Problem description: Starting at the line below with "visitantes al sitio, cómo" and stopping at the line with "अनूठा आध्यात्मिक दृष्टिकोण", please print each line exactly, those two included, and skip every picture.
=-=-=-=-=
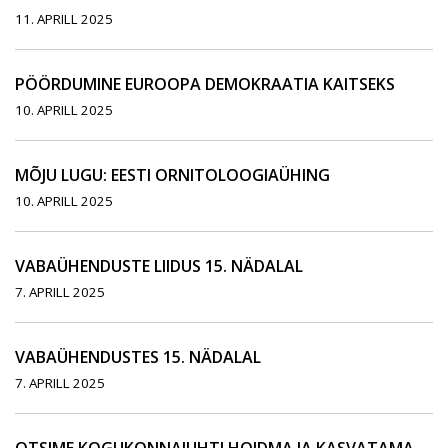
11. APRILL 2025
PÖÖRDUMINE EUROOPA DEMOKRAATIA KAITSEKS
10. APRILL 2025
MÕJU LUGU: EESTI ORNITOLOOGIAÜHING
10. APRILL 2025
VABAÜHENDUSTE LIIDUS 15. NÄDALAL
7. APRILL 2025
VABAÜHENDUSTES 15. NÄDALAL
7. APRILL 2025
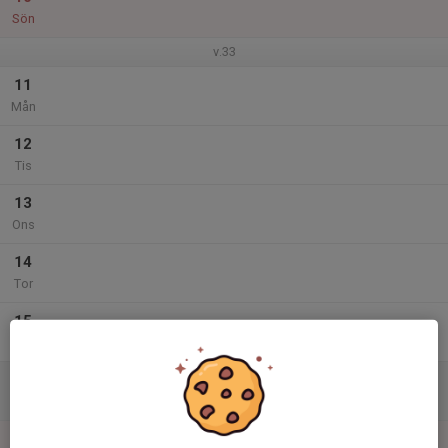
Sön
v.33
11
Mån
12
Tis
13
Ons
14
Tor
15
Fre
16
Lör
17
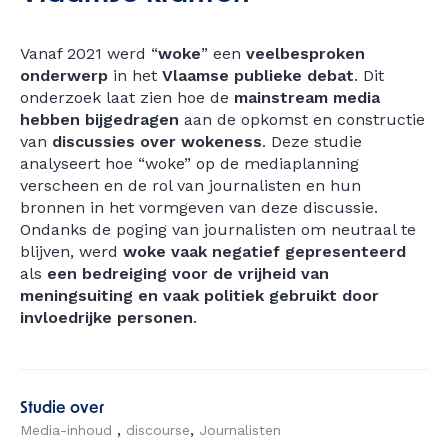
Vanaf 2021 werd “
woke
” een
veelbesproken
onderwerp
in het
Vlaamse publieke debat
. Dit
onderzoek laat zien hoe de
mainstream media
hebben
bijgedragen
aan de opkomst en constructie
van
discussies
over wokeness
. Deze studie
analyseert hoe “woke” op de mediaplanning
verscheen en de rol van journalisten en hun
bronnen in het vormgeven van deze discussie.
Ondanks de poging van journalisten om neutraal te
blijven, werd
woke vaak negatief gepresenteerd
als
een bedreiging voor de vrijheid van
meningsuiting en vaak politiek gebruikt door
invloedrijke personen
.
Studie over
Media-inhoud
discourse
Journalisten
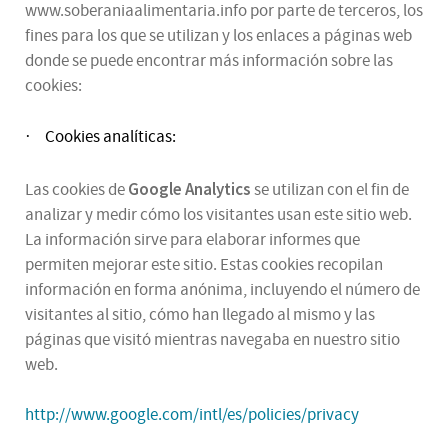
www.soberaniaalimentaria.info por parte de terceros, los
fines para los que se utilizan y los enlaces a páginas web
donde se puede encontrar más información sobre las
cookies:
Cookies analíticas:
·
Google Analytics
Las cookies de
se utilizan con el fin de
analizar y medir cómo los visitantes usan este sitio web.
La información sirve para elaborar informes que
permiten mejorar este sitio. Estas cookies recopilan
información en forma anónima, incluyendo el número de
visitantes al sitio, cómo han llegado al mismo y las
páginas que visitó mientras navegaba en nuestro sitio
web.
http://www.google.com/intl/es/policies/privacy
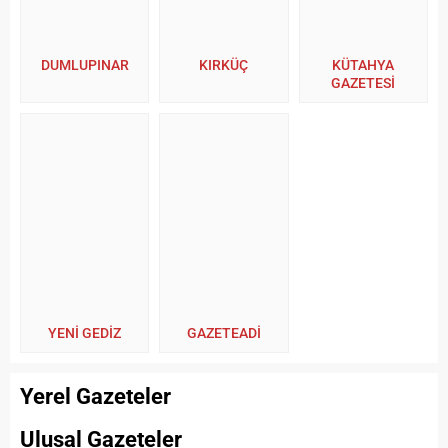
DUMLUPINAR
KIRKÜÇ
KÜTAHYA
GAZETESİ
YENİ GEDİZ
GAZETEADI
Yerel Gazeteler
Ulusal Gazeteler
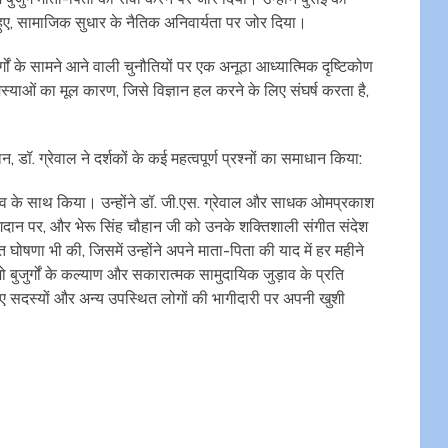
ते हुए, सामाजिक सुधार के नैतिक अनिवार्यता पर जोर दिया।
ं के सामने आने वाली चुनौतियों पर एक अनूठा आध्यात्मिक दृष्टिकोण
समस्याओं का मूल कारण, जिसे विज्ञान हल करने के लिए संघर्ष करता है,
ान, डॉ. ग्रेवाल ने दर्शकों के कई महत्वपूर्ण प्रश्नों का समाधान किया:
ताव के साथ किया। उन्होंने डॉ. जी.एस. ग्रेवाल और साधक ओमप्रकाश
से अंगदान पर, और भेरू सिंह चौहान जी को उनके शक्तिशाली संगीत संदेश
ोषणा भी की, जिसमें उन्होंने अपने माता-पिता की याद में हर महीने
ुजुर्गों के कल्याण और सकारात्मक सामुदायिक जुड़ाव के प्रति
एफए सदस्यों और अन्य उपस्थित लोगों की भागीदारी पर अपनी खुशी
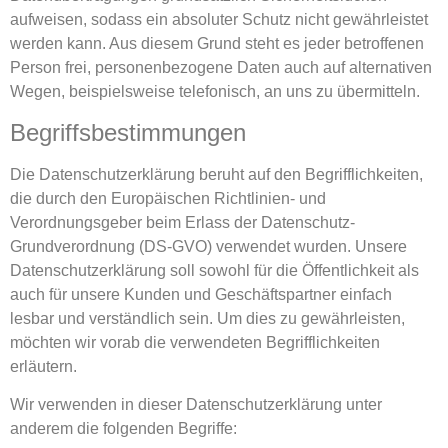
aufweisen, sodass ein absoluter Schutz nicht gewährleistet
werden kann. Aus diesem Grund steht es jeder betroffenen
Person frei, personenbezogene Daten auch auf alternativen
Wegen, beispielsweise telefonisch, an uns zu übermitteln.
Begriffsbestimmungen
Die Datenschutzerklärung beruht auf den Begrifflichkeiten,
die durch den Europäischen Richtlinien- und
Verordnungsgeber beim Erlass der Datenschutz-
Grundverordnung (DS-GVO) verwendet wurden. Unsere
Datenschutzerklärung soll sowohl für die Öffentlichkeit als
auch für unsere Kunden und Geschäftspartner einfach
lesbar und verständlich sein. Um dies zu gewährleisten,
möchten wir vorab die verwendeten Begrifflichkeiten
erläutern.
Wir verwenden in dieser Datenschutzerklärung unter
anderem die folgenden Begriffe:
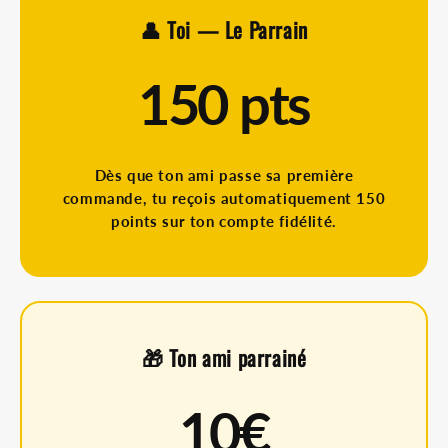
👤 Toi — Le Parrain
150 pts
Dès que ton ami passe sa première
commande, tu reçois automatiquement 150
points sur ton compte fidélité.
🎁 Ton ami parrainé
10€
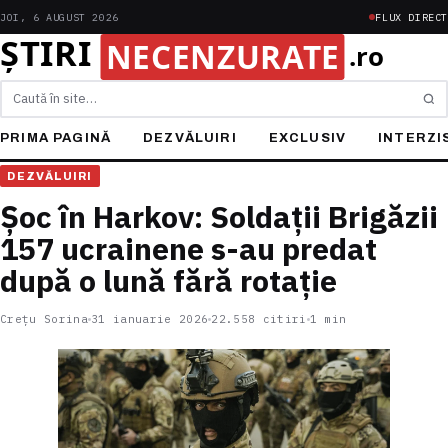
JOI, 6 AUGUST 2026
FLUX DIRECT
Caută
PRIMA PAGINĂ
DEZVĂLUIRI
EXCLUSIV
INTERZI
DEZVĂLUIRI
Șoc în Harkov: Soldații Brigăzii
157 ucrainene s-au predat
după o lună fără rotație
Crețu Sorina
31 ianuarie 2026
22.558 citiri
1 min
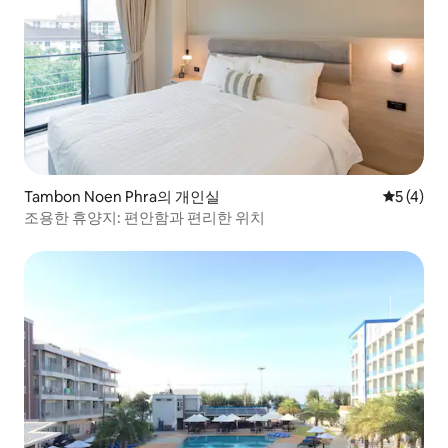
Tambon Noen Phra의 개인실
평점 5점(
5 (4)
조용한 휴양지: 편안함과 편리한 위치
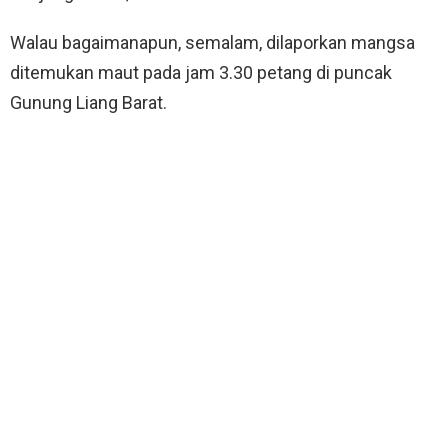
Walau bagaimanapun, semalam, dilaporkan mangsa
ditemukan maut pada jam 3.30 petang di puncak
Gunung Liang Barat.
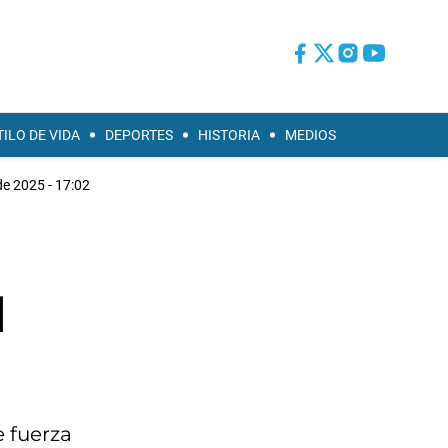
TILO DE VIDA
DEPORTES
HISTORIA
MEDIOS
de 2025 - 17:02
l
l
e fuerza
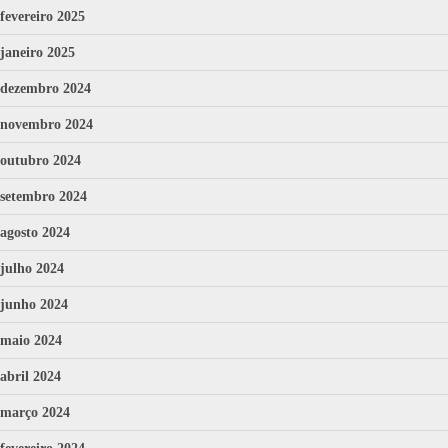
fevereiro 2025
janeiro 2025
dezembro 2024
novembro 2024
outubro 2024
setembro 2024
agosto 2024
julho 2024
junho 2024
maio 2024
abril 2024
março 2024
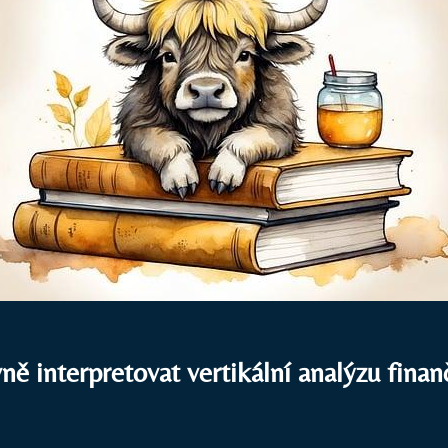
vně interpretovat vertikální analýzu finan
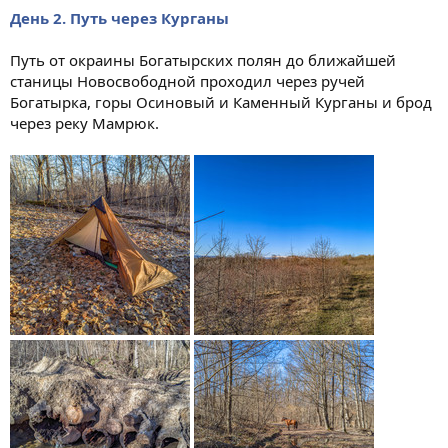
День 2. Путь через Курганы
Путь от окраины Богатырских полян до ближайшей
станицы Новосвободной проходил через ручей
Богатырка, горы Осиновый и Каменный Курганы и брод
через реку Мамрюк.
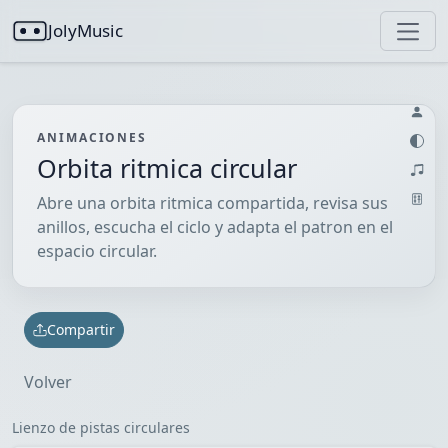
JolyMusic
ANIMACIONES
Orbita ritmica circular
Abre una orbita ritmica compartida, revisa sus
anillos, escucha el ciclo y adapta el patron en el
espacio circular.
Compartir
Volver
Lienzo de pistas circulares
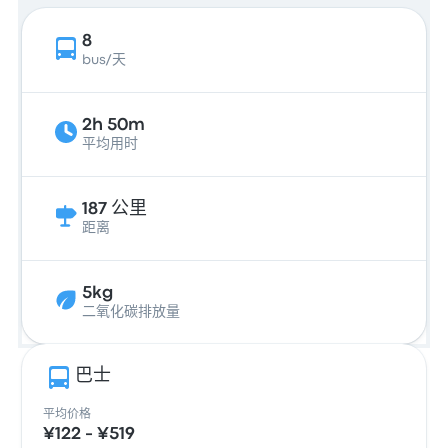
8
bus/天
2h 50m
平均用时
187 公里
距离
5kg
二氧化碳排放量
巴士
平均价格
¥122 - ¥519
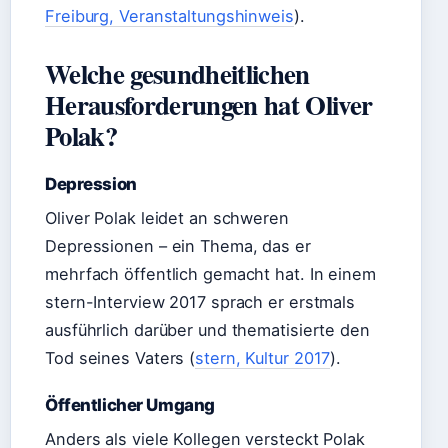
Freiburg, Veranstaltungshinweis
).
Welche gesundheitlichen
Herausforderungen hat Oliver
Polak?
Depression
Oliver Polak leidet an schweren
Depressionen – ein Thema, das er
mehrfach öffentlich gemacht hat. In einem
stern-Interview 2017 sprach er erstmals
ausführlich darüber und thematisierte den
Tod seines Vaters (
stern, Kultur 2017
).
Öffentlicher Umgang
Anders als viele Kollegen versteckt Polak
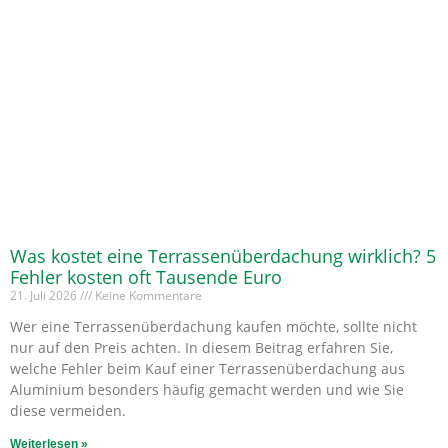
Was kostet eine Terrassenüberdachung wirklich? 5
Fehler kosten oft Tausende Euro
21. Juli 2026
Keine Kommentare
Wer eine Terrassenüberdachung kaufen möchte, sollte nicht
nur auf den Preis achten. In diesem Beitrag erfahren Sie,
welche Fehler beim Kauf einer Terrassenüberdachung aus
Aluminium besonders häufig gemacht werden und wie Sie
diese vermeiden.
Weiterlesen »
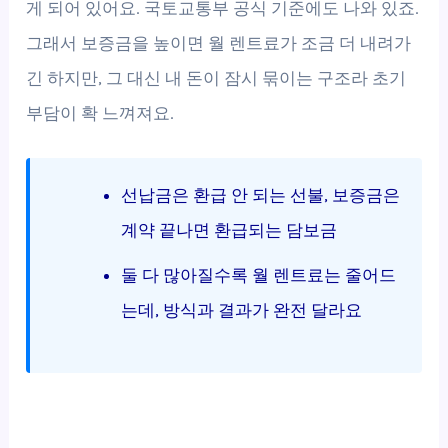
게 되어 있어요. 국토교통부 공식 기준에도 나와 있죠.
그래서 보증금을 높이면 월 렌트료가 조금 더 내려가
긴 하지만, 그 대신 내 돈이 잠시 묶이는 구조라 초기
부담이 확 느껴져요.
선납금은 환급 안 되는 선불, 보증금은
계약 끝나면 환급되는 담보금
둘 다 많아질수록 월 렌트료는 줄어드
는데, 방식과 결과가 완전 달라요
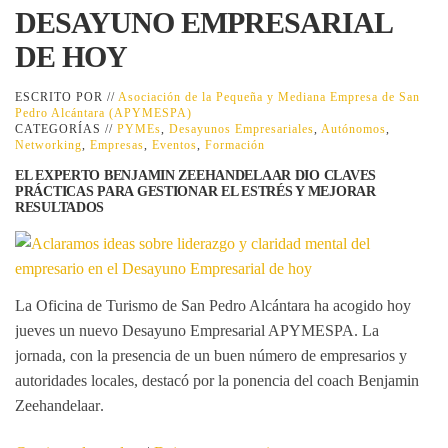
DESAYUNO EMPRESARIAL
DE HOY
ESCRITO POR //
Asociación de la Pequeña y Mediana Empresa de San
Pedro Alcántara (APYMESPA)
CATEGORÍAS //
PYMEs
,
Desayunos Empresariales
,
Autónomos
,
Networking
,
Empresas
,
Eventos
,
Formación
EL EXPERTO BENJAMIN ZEEHANDELAAR DIO CLAVES
PRÁCTICAS PARA GESTIONAR EL ESTRÉS Y MEJORAR
RESULTADOS
La Oficina de Turismo de San Pedro Alcántara ha acogido hoy
jueves un nuevo
Desayuno Empresarial APYMESPA
. La
jornada, con la presencia de un buen número de empresarios y
autoridades locales, destacó por la ponencia del coach
Benjamin
Zeehandelaar
.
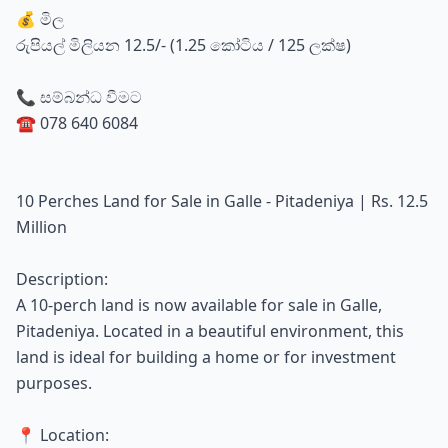
💰 මිල
රුපියල් මිලියන 12.5/- (1.25 කෝටිය / 125 ලක්ෂ)
📞 සම්බන්ධ වීමට
☎️ 078 640 6084
10 Perches Land for Sale in Galle - Pitadeniya | Rs. 12.5
Million
Description:
A 10-perch land is now available for sale in Galle,
Pitadeniya. Located in a beautiful environment, this
land is ideal for building a home or for investment
purposes.
📍 Location:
=-=-=-=-=
Result for this exercise:
visitantes al sitio, cómo han llegado al mismo y las
páginas que visitó mientras navegaba en nuestro sitio
web.
http://www.google.com/intl/es/policies/privacy
DUMLUPINAR
KIRKÜÇ
KÜTAHYA
GAZETESİ
YENİ GEDİZ
GAZETEADI
Yerel Gazeteler
Ulusal Gazeteler
ते हुए, सामाजिक सुधार के नैतिक अनिवार्यता पर जोर दिया।
ं के सामने आने वाली चुनौतियों पर एक अनूठा आध्यात्मिक दृष्टिकोण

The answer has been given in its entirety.